Hey guys, I’ve recently found myself working in an office doing data entry. Essentially I’ve automated a good deal of my workflow, but there is a specific problem I’d like to solve, I need to make a little program, and I need the community’s help.
I’ve got text that I’ve extracted from pdf. Mixed in with a bunch of irrelevant things, I’ll get some data with this exact format-
Dom Anzalone (212) 915-6316 VP, Regional Branch Manager something.person@cmail.com
Peter Workman (212) 254-5900 President petey@notrealperson.com
I want to extract that data for the entire document. I COULD potentially use the fact that all of this information is preceded by ____ and followed by either another ____ or a line break, example
____ Neal Shapiro Chief Executive Officer and President Shapppynam(at)pajamas(dot)org ____
But even then I’m not exactly sure how I would crawl for such information, and there are a couple of secondary things I’d like to do automatically as well.

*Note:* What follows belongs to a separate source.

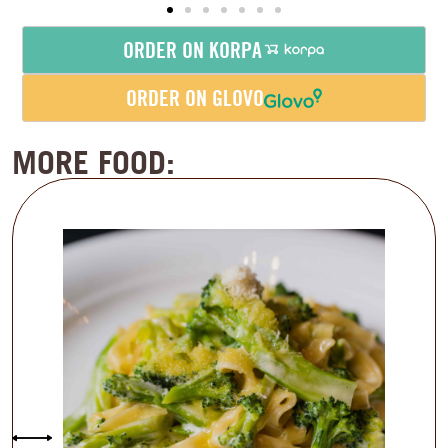
ORDER ON KORPA
ORDER ON GLOVO
MORE FOOD:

The final product should be csv file, or an excel spreadsheet, such that each TYPE of information ends up in it’s own column within it’s respective contact row. Example
First Name, Last name, Title, Phone, Email
Neal, Shapiro, Chief Executive Officer and President, , Shapppynam(at)pajamas(dot)org
So you see there are a couple of hurdles, like what does the program do when it doesn’t find a phone number or an email address, ideally, leave that piece blank right? Lots of moving parts and I was just hoping to be pointed in the right direction. I think if I can successfully finish this I might finally understand regex! (this is a dream of mine)
Finally, because it’s now considering me a new user, because I haven’t been on in a couple of months and my account got scrubbed, I can only post two “links” so those imagine my (at)s and (dot)s are actualy @ and .
Thanks for any help!
-Z
I